• TRY IT
Using the listing below, extract each line that has the word "Policies" in it.

(ENTRIES PROVIDED begins)

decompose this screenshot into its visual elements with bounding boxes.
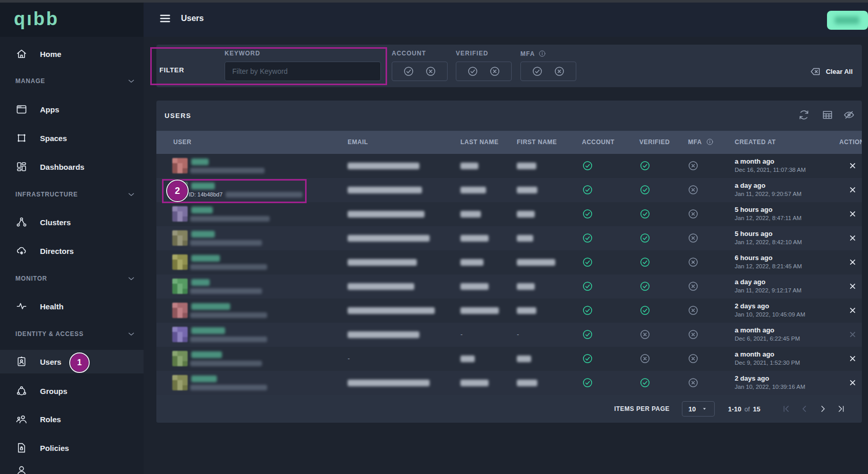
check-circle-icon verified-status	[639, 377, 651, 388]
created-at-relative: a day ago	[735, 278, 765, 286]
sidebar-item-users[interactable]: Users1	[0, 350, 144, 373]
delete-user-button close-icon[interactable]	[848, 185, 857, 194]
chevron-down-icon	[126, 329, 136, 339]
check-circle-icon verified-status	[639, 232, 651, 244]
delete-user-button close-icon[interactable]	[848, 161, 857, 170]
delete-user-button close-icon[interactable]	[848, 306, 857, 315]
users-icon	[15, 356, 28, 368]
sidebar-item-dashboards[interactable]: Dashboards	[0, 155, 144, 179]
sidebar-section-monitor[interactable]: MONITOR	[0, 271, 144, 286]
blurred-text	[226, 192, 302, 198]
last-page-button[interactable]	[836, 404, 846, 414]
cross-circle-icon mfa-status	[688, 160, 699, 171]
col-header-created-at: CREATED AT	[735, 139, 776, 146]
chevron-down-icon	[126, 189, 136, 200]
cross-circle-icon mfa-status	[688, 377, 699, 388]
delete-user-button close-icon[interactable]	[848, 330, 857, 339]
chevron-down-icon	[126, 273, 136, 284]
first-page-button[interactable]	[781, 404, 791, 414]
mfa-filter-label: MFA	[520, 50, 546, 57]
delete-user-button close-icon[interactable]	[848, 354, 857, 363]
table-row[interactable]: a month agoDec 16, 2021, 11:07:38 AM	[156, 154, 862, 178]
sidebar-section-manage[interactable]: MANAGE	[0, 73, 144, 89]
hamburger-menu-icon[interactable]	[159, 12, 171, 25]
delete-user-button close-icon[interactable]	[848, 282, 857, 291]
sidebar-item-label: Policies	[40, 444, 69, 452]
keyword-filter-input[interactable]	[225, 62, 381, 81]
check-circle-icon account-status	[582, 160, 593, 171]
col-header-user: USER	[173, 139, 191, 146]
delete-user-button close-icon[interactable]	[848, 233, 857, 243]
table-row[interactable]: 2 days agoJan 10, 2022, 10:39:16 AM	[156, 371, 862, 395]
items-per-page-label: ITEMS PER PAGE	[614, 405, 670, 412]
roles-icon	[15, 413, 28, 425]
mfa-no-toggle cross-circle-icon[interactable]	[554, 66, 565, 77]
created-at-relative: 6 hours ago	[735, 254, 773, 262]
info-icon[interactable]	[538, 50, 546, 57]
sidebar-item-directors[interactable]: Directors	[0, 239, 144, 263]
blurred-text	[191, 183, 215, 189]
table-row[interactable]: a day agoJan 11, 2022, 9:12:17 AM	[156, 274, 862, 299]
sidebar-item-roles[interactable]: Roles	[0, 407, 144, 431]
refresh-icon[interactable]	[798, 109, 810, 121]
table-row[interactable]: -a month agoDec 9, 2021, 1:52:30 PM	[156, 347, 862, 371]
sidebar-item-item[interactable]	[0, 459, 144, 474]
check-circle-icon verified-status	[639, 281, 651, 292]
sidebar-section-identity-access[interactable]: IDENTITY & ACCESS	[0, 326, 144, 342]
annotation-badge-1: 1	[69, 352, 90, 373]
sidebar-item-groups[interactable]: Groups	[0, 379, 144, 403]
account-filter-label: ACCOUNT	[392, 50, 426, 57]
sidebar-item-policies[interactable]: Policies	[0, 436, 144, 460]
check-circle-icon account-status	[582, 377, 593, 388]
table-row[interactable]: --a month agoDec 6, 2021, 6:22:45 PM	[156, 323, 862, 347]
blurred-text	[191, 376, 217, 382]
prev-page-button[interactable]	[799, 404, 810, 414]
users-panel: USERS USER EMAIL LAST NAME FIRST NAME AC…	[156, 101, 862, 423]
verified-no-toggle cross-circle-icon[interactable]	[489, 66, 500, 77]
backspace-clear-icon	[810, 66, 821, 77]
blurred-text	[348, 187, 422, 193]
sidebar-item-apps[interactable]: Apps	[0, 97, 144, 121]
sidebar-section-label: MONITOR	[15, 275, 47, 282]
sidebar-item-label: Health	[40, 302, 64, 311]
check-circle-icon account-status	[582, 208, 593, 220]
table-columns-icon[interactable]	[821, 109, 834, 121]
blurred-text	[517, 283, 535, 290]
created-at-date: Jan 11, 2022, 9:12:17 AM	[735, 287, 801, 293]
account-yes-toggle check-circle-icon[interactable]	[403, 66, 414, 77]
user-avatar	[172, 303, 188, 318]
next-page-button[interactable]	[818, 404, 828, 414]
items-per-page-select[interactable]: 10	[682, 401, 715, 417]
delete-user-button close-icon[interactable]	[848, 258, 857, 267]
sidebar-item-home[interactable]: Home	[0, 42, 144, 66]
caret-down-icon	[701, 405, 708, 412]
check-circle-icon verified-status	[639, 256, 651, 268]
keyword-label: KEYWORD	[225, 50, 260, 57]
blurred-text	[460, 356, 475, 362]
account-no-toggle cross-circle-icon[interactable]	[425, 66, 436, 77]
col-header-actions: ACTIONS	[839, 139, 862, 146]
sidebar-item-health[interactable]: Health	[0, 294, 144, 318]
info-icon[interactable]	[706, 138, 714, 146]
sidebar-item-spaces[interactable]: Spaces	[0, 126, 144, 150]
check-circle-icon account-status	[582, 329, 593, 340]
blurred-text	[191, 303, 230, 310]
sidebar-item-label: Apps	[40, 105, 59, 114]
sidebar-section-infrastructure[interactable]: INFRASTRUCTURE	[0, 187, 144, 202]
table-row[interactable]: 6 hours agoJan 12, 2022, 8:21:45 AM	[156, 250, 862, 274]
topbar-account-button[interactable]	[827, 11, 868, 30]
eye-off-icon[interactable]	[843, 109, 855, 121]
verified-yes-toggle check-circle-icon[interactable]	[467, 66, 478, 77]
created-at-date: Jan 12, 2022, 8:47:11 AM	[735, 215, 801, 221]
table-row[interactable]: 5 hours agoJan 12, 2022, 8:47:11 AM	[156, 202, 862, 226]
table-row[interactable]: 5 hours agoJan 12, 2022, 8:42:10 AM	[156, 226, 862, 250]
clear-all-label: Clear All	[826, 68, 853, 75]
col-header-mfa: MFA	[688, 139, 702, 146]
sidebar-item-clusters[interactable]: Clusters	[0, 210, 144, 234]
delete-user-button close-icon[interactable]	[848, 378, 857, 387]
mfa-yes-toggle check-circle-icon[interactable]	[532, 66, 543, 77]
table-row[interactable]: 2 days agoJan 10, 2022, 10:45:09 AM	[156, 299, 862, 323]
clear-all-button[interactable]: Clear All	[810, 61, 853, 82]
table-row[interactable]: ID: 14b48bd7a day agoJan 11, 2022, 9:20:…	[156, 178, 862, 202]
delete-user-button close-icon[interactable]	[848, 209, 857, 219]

(ENTRIES PROVIDED ends)
(ENTRIES PROVIDED begins)

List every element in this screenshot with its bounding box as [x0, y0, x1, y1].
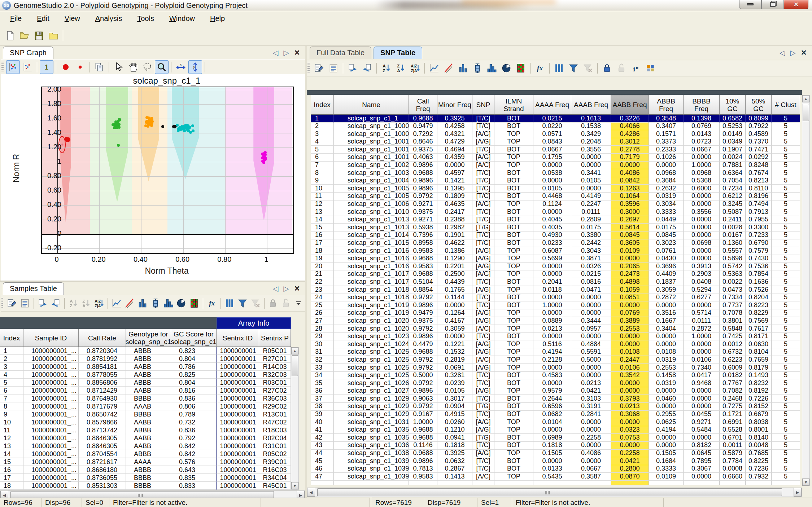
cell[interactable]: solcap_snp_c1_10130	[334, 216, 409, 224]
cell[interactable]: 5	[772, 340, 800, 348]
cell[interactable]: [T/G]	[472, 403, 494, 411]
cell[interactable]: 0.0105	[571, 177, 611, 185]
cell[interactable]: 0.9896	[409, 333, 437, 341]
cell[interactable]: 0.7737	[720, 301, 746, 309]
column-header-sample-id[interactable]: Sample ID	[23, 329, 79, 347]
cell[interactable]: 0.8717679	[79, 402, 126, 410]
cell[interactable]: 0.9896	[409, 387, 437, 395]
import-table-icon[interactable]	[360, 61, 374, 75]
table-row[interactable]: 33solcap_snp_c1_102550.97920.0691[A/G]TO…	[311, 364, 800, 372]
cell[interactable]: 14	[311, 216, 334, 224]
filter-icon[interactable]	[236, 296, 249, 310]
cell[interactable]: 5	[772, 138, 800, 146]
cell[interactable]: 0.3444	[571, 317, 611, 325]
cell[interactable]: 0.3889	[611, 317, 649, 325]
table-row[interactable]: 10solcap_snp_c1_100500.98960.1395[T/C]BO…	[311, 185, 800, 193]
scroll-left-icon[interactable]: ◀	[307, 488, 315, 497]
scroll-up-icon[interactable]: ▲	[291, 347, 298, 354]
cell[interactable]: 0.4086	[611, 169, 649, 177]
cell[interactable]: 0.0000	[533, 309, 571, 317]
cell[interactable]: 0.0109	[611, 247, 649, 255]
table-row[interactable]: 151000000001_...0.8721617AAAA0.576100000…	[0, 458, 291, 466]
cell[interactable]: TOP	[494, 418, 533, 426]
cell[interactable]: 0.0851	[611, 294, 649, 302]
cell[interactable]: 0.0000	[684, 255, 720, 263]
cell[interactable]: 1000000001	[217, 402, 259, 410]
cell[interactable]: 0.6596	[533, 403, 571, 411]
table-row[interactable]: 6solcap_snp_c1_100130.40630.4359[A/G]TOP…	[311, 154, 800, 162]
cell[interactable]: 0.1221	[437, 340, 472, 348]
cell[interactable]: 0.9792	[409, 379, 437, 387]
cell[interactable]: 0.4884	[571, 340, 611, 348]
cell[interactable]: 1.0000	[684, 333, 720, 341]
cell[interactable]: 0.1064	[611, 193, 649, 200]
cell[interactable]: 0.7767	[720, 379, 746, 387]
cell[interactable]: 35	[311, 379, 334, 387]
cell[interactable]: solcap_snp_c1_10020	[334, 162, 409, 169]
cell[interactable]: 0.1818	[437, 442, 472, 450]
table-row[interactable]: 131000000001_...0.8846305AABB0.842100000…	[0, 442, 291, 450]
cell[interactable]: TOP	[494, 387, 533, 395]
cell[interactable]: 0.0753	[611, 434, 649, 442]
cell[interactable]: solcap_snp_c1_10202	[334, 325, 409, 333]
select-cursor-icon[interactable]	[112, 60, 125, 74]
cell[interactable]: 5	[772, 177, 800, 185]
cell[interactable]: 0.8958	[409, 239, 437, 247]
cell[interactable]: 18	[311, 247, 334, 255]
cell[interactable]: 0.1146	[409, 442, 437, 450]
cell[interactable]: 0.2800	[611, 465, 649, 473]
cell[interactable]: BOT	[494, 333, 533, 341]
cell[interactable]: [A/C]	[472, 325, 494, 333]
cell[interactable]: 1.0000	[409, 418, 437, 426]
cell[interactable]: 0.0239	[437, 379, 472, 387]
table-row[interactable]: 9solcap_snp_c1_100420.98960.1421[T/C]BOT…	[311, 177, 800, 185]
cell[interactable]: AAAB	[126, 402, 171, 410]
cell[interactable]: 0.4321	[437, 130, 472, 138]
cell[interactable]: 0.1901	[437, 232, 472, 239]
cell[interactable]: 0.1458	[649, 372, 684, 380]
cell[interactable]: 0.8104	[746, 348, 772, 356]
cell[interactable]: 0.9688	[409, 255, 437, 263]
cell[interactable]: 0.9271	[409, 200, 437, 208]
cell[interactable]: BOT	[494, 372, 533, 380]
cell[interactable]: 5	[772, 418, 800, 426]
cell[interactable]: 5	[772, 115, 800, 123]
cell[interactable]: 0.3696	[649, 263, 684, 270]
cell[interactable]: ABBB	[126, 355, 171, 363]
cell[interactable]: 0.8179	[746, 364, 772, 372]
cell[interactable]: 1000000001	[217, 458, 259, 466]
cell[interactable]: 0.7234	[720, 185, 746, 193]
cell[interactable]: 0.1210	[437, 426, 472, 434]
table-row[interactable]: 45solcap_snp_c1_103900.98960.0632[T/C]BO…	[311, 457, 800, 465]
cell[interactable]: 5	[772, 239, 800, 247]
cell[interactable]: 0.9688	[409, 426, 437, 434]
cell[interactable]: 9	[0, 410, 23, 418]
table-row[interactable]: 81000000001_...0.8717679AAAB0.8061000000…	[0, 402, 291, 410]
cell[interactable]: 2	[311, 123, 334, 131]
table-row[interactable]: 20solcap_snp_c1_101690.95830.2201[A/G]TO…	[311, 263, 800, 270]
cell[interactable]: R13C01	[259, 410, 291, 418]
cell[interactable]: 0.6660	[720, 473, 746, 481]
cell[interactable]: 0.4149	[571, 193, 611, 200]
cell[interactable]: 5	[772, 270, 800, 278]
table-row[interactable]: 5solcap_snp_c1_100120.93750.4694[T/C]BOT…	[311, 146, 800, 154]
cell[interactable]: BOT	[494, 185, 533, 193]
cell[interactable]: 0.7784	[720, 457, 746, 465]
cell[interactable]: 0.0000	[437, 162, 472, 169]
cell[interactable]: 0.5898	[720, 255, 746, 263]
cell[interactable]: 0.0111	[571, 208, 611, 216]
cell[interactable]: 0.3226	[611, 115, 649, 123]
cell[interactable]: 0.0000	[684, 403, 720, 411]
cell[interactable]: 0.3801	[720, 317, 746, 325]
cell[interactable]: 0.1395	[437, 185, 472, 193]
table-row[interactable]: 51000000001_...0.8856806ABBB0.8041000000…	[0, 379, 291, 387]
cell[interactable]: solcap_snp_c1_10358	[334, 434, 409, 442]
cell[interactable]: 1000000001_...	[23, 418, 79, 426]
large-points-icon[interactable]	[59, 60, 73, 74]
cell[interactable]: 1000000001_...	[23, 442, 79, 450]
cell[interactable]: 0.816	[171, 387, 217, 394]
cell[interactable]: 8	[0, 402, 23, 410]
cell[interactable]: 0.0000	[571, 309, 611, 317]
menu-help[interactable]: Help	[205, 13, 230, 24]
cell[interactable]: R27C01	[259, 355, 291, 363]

(ENTRIES PROVIDED ends)

• EXPECTED ANSWER
sidebar-item-label: Policies	[40, 444, 69, 452]
sidebar-item-policies[interactable]: Policies	[0, 436, 144, 460]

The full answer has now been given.